(EXERCISE DATA begins)
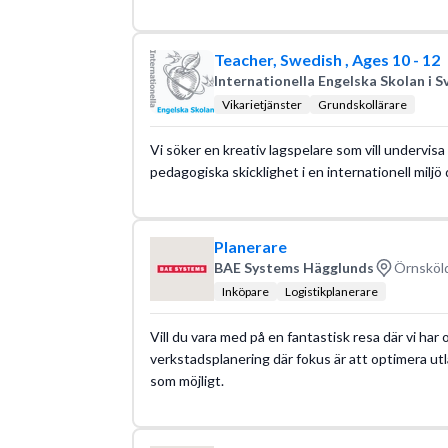
Teacher, Swedish , Ages 10 - 12
Internationella Engelska Skolan i S
Vikarietjänster
Grundskollärare
Vi söker en kreativ lagspelare som vill undervisa 
pedagogiska skicklighet i en internationell milj
Planerare
BAE Systems Hägglunds
Örnsköld
Inköpare
Logistikplanerare
Vill du vara med på en fantastisk resa där vi har
verkstadsplanering där fokus är att optimera utlä
som möjligt.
(EXERCISE DATA ends)
EXERCISE: Give every line of the data above again as it stands; the pictures stay out.

TASK SOLUTION:
Teacher, Swedish , Ages 10 - 12
Internationella Engelska Skolan i S
Vikarietjänster
Grundskollärare
Vi söker en kreativ lagspelare som vill undervisa 
pedagogiska skicklighet i en internationell milj
Planerare
BAE Systems Hägglunds
Örnsköld
Inköpare
Logistikplanerare
Vill du vara med på en fantastisk resa där vi har
verkstadsplanering där fokus är att optimera utlä
som möjligt.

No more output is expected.